Source material: Begin
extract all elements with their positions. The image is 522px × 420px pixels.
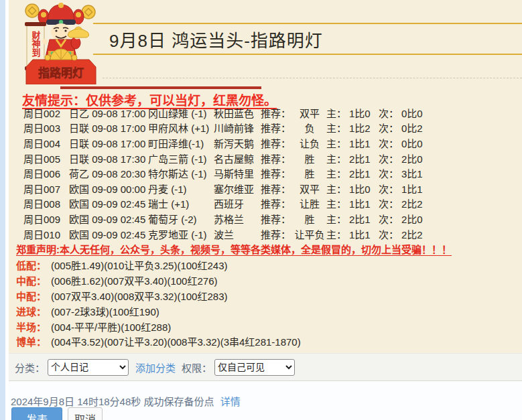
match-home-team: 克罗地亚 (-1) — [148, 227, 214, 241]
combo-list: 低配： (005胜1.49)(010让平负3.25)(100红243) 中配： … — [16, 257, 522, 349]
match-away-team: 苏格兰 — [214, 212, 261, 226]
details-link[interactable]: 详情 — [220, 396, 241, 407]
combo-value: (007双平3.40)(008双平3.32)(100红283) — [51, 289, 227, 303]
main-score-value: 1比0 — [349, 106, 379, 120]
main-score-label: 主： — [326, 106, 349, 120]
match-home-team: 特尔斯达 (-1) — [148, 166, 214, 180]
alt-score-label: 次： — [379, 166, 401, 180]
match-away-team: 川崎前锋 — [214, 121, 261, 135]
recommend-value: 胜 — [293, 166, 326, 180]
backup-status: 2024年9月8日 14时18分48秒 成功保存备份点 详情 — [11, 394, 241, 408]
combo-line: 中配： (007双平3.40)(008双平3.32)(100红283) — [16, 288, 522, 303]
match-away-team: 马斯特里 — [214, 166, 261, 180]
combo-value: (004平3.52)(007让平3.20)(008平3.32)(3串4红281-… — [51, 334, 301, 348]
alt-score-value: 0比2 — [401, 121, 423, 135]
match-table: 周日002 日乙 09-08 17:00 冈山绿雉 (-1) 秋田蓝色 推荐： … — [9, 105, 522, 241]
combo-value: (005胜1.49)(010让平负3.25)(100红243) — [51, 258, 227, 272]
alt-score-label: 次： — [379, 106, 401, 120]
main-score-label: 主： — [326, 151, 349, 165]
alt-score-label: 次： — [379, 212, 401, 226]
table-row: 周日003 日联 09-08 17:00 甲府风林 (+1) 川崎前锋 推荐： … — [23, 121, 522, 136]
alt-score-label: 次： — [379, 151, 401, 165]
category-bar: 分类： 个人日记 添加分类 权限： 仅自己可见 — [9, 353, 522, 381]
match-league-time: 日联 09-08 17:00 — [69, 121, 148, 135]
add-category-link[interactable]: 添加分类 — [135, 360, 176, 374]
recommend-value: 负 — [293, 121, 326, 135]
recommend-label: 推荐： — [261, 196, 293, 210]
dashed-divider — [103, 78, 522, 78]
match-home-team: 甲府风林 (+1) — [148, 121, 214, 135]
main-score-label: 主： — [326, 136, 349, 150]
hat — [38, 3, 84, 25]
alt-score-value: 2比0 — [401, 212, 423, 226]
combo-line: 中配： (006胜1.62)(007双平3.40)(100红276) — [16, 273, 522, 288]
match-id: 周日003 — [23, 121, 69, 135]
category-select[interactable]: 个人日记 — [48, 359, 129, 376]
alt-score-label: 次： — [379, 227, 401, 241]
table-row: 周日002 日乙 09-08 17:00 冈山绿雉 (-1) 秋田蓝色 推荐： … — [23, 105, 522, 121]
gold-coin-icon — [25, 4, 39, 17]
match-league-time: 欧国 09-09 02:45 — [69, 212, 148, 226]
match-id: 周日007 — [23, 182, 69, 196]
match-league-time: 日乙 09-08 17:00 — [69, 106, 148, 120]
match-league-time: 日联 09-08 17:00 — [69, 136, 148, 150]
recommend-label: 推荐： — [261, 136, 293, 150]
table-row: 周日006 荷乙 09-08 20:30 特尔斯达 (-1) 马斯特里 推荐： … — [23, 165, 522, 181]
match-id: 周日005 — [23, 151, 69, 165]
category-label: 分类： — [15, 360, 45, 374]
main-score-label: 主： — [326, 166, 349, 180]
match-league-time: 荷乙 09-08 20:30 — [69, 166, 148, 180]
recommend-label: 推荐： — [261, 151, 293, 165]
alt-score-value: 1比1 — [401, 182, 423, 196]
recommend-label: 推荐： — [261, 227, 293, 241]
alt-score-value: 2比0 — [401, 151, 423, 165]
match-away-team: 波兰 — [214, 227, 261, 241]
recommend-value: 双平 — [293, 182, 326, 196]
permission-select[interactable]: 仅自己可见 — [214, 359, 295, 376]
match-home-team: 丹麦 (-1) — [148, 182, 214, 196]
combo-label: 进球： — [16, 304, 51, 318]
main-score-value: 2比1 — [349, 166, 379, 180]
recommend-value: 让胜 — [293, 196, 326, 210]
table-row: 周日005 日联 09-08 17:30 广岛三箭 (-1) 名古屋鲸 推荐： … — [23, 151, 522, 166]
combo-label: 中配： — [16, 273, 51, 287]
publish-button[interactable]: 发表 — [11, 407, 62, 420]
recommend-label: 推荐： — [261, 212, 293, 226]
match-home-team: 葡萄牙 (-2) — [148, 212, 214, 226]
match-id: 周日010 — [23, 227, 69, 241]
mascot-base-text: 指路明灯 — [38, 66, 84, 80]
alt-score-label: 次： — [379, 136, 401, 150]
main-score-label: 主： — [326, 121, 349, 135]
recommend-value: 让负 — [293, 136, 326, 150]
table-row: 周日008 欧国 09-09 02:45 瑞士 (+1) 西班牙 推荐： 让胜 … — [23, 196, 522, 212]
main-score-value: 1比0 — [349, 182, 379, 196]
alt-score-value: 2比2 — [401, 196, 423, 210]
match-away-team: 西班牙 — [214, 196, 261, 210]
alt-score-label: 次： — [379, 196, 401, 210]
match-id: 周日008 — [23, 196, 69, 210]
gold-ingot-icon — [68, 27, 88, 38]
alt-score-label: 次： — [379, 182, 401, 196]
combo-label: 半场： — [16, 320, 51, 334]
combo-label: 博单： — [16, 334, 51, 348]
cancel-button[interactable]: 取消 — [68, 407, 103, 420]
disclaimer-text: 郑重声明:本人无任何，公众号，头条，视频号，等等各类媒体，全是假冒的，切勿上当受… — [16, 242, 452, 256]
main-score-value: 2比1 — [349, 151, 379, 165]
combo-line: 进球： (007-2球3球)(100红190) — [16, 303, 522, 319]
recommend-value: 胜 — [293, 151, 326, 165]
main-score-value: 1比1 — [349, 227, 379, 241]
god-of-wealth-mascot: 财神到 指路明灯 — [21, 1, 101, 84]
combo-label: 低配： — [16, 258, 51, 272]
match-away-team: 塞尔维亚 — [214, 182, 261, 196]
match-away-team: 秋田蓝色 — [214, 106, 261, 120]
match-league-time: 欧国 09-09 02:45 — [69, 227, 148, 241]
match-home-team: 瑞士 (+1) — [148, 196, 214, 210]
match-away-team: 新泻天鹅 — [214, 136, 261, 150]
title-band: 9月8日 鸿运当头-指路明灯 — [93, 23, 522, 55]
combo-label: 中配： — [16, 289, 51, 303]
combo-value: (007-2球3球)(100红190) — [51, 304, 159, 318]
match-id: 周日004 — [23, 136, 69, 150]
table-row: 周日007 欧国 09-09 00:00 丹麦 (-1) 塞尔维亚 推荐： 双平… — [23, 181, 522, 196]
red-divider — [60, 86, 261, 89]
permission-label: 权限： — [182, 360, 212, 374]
Source material: End
The answer must be every line from the records above that contains the word "仅自己可见", copied in full.

• Solution to the exercise:
category-bar: 分类： 个人日记 添加分类 权限： 仅自己可见 — [9, 353, 522, 381]
permission-select[interactable]: 仅自己可见 — [214, 359, 295, 376]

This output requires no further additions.